La comparecencia mediática de José Luis Rodríguez Zapatero tras dos meses de hermetismo marca un punto de inflexión en la crónica judicial española. El expresidente, envuelto en una investigación por presunto tráfico de influencias, ha decidido pasar a la ofensiva comunicativa para intentar blindar su imagen pública frente a las acusaciones que lo vinculan con el polémico rescate de la aerolínea Plus Ultra. En un escenario sin precedentes para un antiguo jefe del Ejecutivo, la estrategia se centra ahora en desvincularse de cualquier gestión administrativa, a pesar de las sombras que proyectan los testimonios de sus antiguos socios.
El enigma de las joyas: un regalo de cortesía sin procedencia clara
Uno de los puntos más críticos de la investigación no reside solo en los flujos monetarios, sino en el patrimonio físico hallado en el despacho de Zapatero. Durante su reciente intervención en TVE, el exlíder socialista intentó restar importancia a las joyas incautadas por la Policía Nacional, valoradas en aproximadamente 1,3 millones de euros. Según su versión, estas piezas forman parte de «regalos de cortesía personal» recibidos hace años de un país extranjero cuya identidad sigue sin desvelar.
Esta explicación choca frontalmente con el Código de Buen Gobierno que él mismo impulsó en 2005, el cual limita estrictamente la aceptación de obsequios de gran valor. A pesar de haber prometido aportar la documentación que justificaría la legalidad de estos bienes en un plazo de diez días, el tiempo ha transcurrido sin que dichas pruebas hayan sido presentadas ante la Audiencia Nacional, alimentando las dudas sobre la transparencia de sus actividades privadas post-presidencia.

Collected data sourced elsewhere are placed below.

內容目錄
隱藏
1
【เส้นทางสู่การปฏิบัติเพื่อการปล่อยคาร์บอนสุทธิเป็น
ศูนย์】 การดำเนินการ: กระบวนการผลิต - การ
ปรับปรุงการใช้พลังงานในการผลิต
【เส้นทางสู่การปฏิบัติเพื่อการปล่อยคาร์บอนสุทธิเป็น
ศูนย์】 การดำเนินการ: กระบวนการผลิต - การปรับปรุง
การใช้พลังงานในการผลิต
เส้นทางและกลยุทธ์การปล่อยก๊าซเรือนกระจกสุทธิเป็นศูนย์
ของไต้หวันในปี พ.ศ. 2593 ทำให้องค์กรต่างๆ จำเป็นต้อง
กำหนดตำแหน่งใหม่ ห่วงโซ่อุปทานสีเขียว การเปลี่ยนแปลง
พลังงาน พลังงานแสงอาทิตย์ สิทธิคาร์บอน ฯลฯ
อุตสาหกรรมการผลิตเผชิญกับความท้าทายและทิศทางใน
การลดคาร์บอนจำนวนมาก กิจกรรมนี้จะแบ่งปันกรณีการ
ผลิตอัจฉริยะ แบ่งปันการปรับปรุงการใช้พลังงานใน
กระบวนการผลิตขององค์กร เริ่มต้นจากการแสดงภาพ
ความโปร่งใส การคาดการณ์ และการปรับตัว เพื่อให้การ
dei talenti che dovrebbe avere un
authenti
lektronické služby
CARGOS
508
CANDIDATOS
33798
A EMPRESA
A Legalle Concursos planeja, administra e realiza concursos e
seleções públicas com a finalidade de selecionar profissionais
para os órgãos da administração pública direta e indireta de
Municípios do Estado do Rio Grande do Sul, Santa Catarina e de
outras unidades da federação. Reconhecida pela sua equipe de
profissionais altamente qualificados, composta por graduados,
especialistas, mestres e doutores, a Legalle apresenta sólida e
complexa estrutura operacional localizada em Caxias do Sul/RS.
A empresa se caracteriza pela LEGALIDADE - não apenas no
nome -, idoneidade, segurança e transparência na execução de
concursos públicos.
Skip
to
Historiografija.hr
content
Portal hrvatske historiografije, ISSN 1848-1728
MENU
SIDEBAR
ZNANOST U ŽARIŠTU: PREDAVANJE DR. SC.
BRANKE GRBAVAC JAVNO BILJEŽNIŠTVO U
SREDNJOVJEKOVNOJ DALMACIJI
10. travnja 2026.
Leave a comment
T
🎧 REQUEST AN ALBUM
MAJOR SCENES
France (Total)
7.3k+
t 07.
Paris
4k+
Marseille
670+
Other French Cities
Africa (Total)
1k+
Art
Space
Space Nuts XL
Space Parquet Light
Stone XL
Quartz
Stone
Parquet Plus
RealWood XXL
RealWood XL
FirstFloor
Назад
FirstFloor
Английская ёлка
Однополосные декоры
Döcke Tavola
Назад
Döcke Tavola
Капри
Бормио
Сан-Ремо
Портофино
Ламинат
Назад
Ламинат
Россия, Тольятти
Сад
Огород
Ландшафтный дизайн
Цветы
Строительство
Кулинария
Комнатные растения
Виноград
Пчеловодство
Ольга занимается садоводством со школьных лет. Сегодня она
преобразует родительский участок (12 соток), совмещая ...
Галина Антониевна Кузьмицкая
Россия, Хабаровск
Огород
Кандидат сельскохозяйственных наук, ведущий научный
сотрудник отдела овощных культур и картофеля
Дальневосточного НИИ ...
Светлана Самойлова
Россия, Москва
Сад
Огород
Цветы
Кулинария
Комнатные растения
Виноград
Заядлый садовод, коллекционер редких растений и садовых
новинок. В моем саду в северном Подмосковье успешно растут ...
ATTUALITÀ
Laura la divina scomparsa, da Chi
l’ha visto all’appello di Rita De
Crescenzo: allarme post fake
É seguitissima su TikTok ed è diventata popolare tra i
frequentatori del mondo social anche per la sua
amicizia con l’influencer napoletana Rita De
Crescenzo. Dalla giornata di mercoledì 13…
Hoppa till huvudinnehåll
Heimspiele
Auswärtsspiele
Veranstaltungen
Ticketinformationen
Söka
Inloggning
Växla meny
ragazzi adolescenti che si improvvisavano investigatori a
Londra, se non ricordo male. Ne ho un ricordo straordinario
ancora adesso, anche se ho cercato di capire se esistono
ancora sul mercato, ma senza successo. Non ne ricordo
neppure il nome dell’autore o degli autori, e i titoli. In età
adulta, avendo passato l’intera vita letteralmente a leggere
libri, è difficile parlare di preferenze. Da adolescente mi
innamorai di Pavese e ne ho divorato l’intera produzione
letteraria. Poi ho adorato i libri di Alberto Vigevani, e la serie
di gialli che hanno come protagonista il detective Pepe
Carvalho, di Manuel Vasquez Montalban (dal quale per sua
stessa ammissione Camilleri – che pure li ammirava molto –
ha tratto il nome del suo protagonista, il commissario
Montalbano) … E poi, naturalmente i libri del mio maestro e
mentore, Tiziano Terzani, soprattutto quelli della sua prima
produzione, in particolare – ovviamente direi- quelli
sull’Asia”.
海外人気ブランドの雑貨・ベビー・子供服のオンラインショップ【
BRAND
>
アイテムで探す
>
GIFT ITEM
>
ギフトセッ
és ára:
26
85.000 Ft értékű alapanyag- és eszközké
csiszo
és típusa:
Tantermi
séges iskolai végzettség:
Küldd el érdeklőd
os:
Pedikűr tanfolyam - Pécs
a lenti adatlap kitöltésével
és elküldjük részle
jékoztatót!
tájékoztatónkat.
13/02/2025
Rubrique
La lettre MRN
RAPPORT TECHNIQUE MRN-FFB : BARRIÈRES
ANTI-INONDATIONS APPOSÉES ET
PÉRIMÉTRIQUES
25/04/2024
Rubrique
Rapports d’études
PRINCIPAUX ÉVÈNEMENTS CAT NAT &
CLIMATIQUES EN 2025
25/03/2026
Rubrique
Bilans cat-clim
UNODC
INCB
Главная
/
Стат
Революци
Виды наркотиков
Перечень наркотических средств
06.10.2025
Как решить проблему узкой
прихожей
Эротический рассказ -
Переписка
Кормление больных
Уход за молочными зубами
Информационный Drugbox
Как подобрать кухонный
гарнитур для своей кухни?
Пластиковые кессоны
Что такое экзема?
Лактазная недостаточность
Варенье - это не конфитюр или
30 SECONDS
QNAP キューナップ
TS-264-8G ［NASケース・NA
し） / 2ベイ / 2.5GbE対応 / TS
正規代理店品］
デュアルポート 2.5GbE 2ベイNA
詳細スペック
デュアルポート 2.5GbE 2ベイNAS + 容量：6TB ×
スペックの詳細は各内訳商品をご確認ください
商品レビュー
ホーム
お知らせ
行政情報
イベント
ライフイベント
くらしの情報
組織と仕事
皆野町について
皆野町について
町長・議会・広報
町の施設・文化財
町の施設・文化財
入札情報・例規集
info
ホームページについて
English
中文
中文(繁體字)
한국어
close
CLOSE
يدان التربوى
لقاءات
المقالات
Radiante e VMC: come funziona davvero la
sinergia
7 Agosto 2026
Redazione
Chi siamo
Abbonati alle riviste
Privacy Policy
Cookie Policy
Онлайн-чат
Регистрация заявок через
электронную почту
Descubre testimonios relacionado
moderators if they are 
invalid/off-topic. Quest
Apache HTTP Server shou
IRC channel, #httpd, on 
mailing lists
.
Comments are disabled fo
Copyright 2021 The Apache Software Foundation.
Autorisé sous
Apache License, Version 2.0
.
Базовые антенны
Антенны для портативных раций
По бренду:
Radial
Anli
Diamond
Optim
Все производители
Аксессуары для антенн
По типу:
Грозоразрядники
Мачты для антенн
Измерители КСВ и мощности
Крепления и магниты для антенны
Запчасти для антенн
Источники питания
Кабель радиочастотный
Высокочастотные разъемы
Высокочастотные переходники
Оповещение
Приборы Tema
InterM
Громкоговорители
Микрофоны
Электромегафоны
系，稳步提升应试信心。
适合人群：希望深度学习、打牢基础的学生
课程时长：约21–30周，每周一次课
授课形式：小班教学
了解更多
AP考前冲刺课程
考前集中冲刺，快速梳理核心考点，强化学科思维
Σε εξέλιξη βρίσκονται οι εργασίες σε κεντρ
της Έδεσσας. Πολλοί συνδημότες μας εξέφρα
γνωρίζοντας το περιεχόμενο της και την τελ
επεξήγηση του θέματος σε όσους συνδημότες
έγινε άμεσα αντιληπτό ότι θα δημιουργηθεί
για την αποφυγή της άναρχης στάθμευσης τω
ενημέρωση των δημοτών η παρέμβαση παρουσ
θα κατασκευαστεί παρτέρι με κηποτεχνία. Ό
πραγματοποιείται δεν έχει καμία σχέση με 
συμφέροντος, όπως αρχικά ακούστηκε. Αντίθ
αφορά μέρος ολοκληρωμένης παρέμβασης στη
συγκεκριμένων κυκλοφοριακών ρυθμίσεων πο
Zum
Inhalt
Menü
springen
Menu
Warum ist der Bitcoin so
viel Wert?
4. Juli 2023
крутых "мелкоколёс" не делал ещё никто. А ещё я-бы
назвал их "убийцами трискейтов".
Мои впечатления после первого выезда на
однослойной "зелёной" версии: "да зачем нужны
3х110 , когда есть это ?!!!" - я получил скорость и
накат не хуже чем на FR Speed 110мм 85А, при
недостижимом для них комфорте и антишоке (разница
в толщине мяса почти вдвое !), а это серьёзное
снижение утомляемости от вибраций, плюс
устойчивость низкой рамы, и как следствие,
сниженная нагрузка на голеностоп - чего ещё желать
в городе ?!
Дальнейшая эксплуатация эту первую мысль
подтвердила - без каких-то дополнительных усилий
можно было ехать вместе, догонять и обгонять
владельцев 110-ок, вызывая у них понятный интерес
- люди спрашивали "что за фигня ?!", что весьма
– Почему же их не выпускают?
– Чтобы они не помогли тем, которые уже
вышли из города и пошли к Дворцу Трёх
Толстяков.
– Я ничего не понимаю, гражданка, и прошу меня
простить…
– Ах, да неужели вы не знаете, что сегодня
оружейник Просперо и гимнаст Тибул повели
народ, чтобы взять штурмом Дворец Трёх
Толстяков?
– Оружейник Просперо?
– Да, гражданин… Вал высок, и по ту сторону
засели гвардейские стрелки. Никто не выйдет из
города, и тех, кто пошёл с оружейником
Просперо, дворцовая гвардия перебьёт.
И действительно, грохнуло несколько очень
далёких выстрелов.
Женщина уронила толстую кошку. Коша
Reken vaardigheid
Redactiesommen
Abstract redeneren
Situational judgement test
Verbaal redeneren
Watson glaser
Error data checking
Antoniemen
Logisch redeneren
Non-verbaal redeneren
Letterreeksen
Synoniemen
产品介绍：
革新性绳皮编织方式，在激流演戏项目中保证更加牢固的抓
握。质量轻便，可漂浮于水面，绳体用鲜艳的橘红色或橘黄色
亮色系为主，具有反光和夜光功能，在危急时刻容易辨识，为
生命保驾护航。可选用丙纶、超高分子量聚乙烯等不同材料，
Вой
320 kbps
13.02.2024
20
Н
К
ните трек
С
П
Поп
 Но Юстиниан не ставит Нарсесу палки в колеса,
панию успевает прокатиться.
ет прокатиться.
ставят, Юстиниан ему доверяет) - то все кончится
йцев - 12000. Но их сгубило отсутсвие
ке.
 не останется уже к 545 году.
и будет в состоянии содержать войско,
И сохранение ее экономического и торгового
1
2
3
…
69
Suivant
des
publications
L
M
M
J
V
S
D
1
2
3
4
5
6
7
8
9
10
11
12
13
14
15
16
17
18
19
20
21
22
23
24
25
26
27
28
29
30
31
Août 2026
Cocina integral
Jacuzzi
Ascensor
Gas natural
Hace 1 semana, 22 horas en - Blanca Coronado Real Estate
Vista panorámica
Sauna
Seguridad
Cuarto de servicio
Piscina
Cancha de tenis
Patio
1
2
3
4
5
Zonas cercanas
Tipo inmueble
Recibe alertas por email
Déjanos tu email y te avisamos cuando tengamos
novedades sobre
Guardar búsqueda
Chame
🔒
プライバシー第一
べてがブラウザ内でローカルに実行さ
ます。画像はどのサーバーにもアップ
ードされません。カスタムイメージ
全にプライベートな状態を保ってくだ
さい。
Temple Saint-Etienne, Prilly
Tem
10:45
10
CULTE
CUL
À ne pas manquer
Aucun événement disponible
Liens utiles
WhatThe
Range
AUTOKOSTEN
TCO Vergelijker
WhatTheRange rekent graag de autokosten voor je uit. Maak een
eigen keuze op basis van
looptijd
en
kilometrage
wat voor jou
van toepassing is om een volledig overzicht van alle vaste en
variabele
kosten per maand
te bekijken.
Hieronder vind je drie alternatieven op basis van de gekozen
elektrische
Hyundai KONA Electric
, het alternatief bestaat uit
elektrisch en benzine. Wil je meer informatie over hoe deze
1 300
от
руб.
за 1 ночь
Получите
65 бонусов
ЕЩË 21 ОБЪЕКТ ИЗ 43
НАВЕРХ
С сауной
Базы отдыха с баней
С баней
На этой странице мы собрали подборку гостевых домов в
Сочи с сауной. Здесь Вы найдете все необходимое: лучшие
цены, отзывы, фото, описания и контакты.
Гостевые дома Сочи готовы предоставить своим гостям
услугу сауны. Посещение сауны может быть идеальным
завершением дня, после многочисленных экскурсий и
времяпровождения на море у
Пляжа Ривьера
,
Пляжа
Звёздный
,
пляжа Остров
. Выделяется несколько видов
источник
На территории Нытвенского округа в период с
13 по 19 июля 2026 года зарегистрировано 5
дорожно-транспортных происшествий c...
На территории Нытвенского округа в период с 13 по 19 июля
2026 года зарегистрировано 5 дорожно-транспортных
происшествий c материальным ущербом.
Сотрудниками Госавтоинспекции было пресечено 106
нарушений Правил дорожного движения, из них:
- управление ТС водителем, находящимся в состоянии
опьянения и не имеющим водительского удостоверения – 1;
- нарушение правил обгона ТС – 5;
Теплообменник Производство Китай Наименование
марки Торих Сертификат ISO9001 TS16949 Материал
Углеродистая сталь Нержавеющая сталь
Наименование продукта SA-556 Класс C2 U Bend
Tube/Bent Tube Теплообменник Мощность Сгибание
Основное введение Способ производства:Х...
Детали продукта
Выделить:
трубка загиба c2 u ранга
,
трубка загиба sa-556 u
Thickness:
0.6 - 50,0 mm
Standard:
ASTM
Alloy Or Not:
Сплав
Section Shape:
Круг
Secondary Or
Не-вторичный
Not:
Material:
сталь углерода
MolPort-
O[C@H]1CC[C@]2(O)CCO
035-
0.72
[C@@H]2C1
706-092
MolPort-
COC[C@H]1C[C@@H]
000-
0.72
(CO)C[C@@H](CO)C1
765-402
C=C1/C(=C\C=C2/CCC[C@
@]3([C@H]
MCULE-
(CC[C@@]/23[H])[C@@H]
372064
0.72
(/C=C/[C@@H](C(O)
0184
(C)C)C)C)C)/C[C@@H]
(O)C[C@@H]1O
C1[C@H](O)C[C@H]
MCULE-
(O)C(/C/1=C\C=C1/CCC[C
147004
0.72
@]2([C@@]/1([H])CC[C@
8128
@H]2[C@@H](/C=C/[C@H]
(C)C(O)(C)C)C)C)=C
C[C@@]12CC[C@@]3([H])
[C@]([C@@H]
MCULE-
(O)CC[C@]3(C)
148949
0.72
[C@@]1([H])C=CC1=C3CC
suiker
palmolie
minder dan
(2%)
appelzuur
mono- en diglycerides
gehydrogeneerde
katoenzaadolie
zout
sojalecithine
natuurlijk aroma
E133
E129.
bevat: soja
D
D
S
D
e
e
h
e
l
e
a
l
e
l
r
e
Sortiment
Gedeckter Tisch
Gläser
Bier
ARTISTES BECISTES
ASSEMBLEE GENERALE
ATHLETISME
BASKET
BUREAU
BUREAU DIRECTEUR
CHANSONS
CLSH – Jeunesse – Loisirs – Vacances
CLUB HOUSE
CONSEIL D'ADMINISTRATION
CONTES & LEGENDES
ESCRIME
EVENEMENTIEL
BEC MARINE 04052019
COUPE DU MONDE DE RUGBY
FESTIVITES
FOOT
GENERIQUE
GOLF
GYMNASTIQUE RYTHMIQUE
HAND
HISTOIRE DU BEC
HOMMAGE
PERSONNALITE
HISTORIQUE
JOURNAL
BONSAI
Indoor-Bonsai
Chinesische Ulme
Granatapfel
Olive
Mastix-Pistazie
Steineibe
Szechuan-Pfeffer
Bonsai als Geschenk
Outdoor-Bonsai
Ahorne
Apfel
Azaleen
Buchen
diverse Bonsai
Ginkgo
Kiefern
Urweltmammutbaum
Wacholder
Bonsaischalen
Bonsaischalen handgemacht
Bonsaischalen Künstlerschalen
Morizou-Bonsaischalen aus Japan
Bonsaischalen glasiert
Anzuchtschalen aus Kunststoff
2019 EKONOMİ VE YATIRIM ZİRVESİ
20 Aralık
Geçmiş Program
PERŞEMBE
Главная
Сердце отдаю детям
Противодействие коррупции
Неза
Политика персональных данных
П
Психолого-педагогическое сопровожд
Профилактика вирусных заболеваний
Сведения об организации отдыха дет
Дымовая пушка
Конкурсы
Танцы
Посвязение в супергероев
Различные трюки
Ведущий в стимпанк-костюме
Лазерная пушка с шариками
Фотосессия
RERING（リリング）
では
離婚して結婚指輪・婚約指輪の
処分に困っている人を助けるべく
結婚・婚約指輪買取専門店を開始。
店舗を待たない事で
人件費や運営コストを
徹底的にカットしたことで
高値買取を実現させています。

Cronología de una llamada: la contradicción del rescate
La defensa de Zapatero se sostiene sobre un pilar fundamental: la inexistencia de contactos con el Gobierno o la SEPI para favorecer a Plus Ultra. No obstante, los registros telefónicos cuentan una historia distinta. Se ha acreditado una conversación de 11 minutos mantenida con Julio Martínez Sola, presidente de la compañía, el 30 de abril de 2020. Lo relevante de esta fecha es que se sitúa un año antes de que el Consejo de Ministros aprobara la inyección de 53 millones de euros de dinero público.
- Zapatero alega que su labor se limitaba a la consultoría internacional sin incidencia en decisiones estatales.
- Los investigadores analizan si esa llamada fue el germen de una intermediación ilícita.
- Existen mensajes de accionistas de la aerolínea, como Rodolfo Reyes, que sugerían que el expresidente estaba «detrás» de la operación.
La figura del testaferro y la sombra de las comisiones
El testimonio de Julio Martínez Martínez, a quien los investigadores señalan como presunto testaferro de Zapatero, ha sido demoledor para la estrategia de defensa del exmandatario. Martínez ha confesado ante el juez Calama que existía un acuerdo para cobrar una comisión del 1% del valor del rescate. Según este relato, el expresidente no solo marcaba los pasos a seguir en la consultora Análisis Relevante, sino que también aportaba la cartera de clientes de alto nivel.
A esta trama se suma la arista familiar. La imputación de las hijas de Zapatero, Laura y Alba Rodríguez Espinosa, ha supuesto un duro golpe personal para el expresidente. Su agencia, Whathefav, habría recibido pagos por valor de 240.000 euros de la citada consultora. Las sospechas apuntan a que estos cobros podrían carecer de una contraprestación laboral real, funcionando presumiblemente como un canal para desviar fondos relacionados con las gestiones de influencia de su padre.
Impacto en el PSOE y futuro judicial
El impacto político de este caso es innegable. Por primera vez en la historia de la democracia española, un expresidente se enfrenta a una imputación por corrupción. Dentro del PSOE, la incomodidad es palpable. Aunque oficialmente se mantiene el respeto a la presunción de inocencia, el apoyo incondicional ha dado paso a una distancia prudencial. La formación busca evitar que el goteo de revelaciones judiciales erosione la imagen del actual Ejecutivo.
En conclusión, el escenario para José Luis Rodríguez Zapatero se complica a medida que las declaraciones de terceros contradicen su versión de «nulo papel» en la trama. Los próximos pasos en la Audiencia Nacional serán determinantes para esclarecer si su actividad como consultor cruzó la línea roja de la legalidad, convirtiendo su influencia política en una mercancía de lujo valorada en millones de euros y vuelos en clase business no pagados.